Transfer pricing, or the way companies ferry assets such as intellectual property and services between tax jurisdictions and set a price for these services, is one of HMRC’s biggest bugbears with business.
This is because it feels if the price for the services is not set at “arms length”, they are underpriced when they travel to low-tax jurisdictions – disadvantaging the Exchequer.
The taxman has been busy in the past month closing various loopholes – and coming out on top in cases such as against AstraZeneca is only going to strengthen HMRC’s resolve.
“It’s all about how inspectors might read this. If they’re thinking about commencing a transfer pricing audit it will strengthen the possibility,” said Shiv Mahalingham, a director at Alvarez & Marsal Taxand.
Transfer pricing by definition takes place across borders, and wins in other countries have seen the taxman use them as a springboard. UK transfer pricing audits shot up after GSK paid a $3.4bn (£2.3bn) fine to the US Internal Revenue Service in 2006.

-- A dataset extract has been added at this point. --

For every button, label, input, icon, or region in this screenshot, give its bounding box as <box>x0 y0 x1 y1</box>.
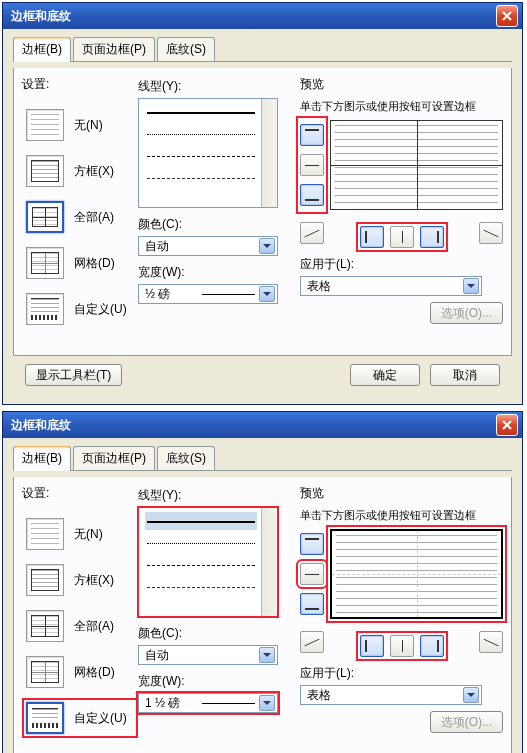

But, perhaps in a bid to stop companies heading to other tax destinations, HMRC said it is prepared to help firms before there is a need to hit them with an audit. “Transfer pricing issues can arise simply because some transactions are hard to price. HMRC works with business and other tax authorities to try and ensure that these difficulties can be resolved and that companies are not subject to double taxation on the same profits,” a spokesman said.